Production-Grade AI Agents Are Not Prompts - They Are Systems | Muhammad Ubaid Raza

Production-Grade AI Agents Are Not Prompts - They Are Systems

I learned this lesson the hard way. In early 2025, I built what I thought was a clever AI agent for a Laravel application. It was a single prompt chain: receive a bug report, analyze the stack trace, search the codebase, generate a fix, apply it. Five steps chained together with a template that read "Based on the following context, generate..." at each hop. It worked beautifully in the demo. Then we put it on a real repository with real issues, and it fell apart within 24 hours.
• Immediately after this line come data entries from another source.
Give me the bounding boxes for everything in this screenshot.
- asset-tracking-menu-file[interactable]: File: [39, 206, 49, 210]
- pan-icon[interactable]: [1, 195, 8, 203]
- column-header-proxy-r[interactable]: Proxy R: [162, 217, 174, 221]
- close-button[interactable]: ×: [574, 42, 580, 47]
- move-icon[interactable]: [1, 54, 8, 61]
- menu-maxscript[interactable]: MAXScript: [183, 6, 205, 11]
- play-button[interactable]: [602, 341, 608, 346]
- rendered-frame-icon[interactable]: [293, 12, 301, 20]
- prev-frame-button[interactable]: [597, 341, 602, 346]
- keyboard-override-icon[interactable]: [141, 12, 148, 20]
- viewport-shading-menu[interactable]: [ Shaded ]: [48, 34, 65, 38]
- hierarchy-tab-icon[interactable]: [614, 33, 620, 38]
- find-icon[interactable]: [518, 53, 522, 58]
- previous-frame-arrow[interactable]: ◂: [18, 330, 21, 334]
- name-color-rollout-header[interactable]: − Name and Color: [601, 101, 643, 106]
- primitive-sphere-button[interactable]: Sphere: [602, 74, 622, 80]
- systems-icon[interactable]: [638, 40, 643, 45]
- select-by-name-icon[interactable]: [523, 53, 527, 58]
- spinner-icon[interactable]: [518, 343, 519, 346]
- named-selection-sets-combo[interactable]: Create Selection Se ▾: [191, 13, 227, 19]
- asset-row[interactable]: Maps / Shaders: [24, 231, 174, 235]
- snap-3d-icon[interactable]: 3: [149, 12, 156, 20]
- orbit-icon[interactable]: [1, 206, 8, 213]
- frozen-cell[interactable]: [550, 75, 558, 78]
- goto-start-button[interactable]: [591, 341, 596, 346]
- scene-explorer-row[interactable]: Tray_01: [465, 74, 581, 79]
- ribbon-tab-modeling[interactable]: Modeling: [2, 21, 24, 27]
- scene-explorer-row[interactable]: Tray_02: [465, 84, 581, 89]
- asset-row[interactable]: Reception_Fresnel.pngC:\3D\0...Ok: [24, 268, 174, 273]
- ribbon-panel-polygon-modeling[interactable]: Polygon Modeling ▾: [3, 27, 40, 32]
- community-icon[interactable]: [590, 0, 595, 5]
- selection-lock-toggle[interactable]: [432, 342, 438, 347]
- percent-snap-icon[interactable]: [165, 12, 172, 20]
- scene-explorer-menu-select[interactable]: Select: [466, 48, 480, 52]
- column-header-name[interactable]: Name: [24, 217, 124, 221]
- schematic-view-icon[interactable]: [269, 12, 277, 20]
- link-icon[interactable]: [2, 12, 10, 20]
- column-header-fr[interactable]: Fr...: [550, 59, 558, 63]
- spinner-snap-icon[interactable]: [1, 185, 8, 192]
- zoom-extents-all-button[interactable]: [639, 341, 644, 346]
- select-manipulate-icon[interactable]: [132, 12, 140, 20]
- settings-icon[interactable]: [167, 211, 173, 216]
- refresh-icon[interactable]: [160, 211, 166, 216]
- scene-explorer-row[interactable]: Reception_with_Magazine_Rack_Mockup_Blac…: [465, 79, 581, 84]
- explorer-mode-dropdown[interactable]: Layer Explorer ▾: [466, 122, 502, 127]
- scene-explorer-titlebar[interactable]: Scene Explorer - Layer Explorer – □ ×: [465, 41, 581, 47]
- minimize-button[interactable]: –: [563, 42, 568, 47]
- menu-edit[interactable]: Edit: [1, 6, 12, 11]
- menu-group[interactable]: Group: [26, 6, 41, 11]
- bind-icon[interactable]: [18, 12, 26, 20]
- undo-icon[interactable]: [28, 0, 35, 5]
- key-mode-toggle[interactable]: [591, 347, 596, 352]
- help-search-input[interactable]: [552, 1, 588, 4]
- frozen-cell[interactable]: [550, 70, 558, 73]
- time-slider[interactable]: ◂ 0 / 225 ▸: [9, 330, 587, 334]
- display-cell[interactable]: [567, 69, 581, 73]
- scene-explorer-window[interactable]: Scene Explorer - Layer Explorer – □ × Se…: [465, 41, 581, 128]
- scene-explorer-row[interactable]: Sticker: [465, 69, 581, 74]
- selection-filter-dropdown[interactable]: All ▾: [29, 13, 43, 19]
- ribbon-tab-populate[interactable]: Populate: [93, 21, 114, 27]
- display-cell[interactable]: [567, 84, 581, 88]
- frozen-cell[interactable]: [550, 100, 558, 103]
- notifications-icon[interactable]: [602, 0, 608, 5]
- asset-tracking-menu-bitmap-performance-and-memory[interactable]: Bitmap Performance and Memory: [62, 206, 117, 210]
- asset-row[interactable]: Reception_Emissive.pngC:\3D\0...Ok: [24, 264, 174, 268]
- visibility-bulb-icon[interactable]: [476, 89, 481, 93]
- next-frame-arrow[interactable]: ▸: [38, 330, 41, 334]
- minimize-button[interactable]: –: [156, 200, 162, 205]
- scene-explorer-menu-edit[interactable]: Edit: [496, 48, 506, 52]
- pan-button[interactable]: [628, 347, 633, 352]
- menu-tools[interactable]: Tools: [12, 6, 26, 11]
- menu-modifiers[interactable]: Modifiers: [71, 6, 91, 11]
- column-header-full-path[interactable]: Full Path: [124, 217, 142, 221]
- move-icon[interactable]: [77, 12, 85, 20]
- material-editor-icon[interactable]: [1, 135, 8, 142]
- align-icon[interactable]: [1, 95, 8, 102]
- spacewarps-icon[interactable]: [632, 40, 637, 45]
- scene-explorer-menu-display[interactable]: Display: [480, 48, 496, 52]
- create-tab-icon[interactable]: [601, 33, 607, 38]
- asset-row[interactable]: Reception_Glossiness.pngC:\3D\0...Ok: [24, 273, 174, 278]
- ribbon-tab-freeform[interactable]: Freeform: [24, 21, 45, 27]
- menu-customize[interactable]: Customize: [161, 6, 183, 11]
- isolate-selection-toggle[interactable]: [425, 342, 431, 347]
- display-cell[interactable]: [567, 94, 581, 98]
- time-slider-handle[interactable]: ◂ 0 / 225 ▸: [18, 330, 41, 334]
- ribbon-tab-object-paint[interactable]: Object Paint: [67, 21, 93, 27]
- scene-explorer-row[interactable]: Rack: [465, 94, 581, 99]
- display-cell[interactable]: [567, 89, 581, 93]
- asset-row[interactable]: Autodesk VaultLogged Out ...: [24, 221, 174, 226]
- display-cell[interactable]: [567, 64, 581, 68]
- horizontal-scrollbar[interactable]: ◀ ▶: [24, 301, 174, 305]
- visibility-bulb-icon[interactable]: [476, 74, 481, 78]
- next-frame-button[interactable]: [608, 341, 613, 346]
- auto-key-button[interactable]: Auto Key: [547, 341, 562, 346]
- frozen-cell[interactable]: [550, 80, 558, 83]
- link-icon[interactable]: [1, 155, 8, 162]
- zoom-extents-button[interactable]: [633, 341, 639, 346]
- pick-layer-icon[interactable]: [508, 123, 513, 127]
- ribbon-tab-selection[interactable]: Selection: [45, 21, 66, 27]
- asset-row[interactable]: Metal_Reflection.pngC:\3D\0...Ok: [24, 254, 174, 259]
The prompt chain hallucinated a fix for an authentication bug by modifying the wrong file. It invented a database column that did not exist. It left the codebase in an inconsistent state, and because there was no rollback mechanism and no observability, it took me two hours to undo the damage. That was the moment I stopped thinking of AI agents as prompts and started thinking of them as systems.

This post is about what I learned since then: why prompt-only agents fail, what distinguishes the three tiers of agent sophistication, and how the Gem-Team architecture solves the reliability problem with directed acyclic graph execution, deterministic routing, and wave-based parallelism. If you are building AI agents for production in 2026, this is the architecture I wish I had from day one.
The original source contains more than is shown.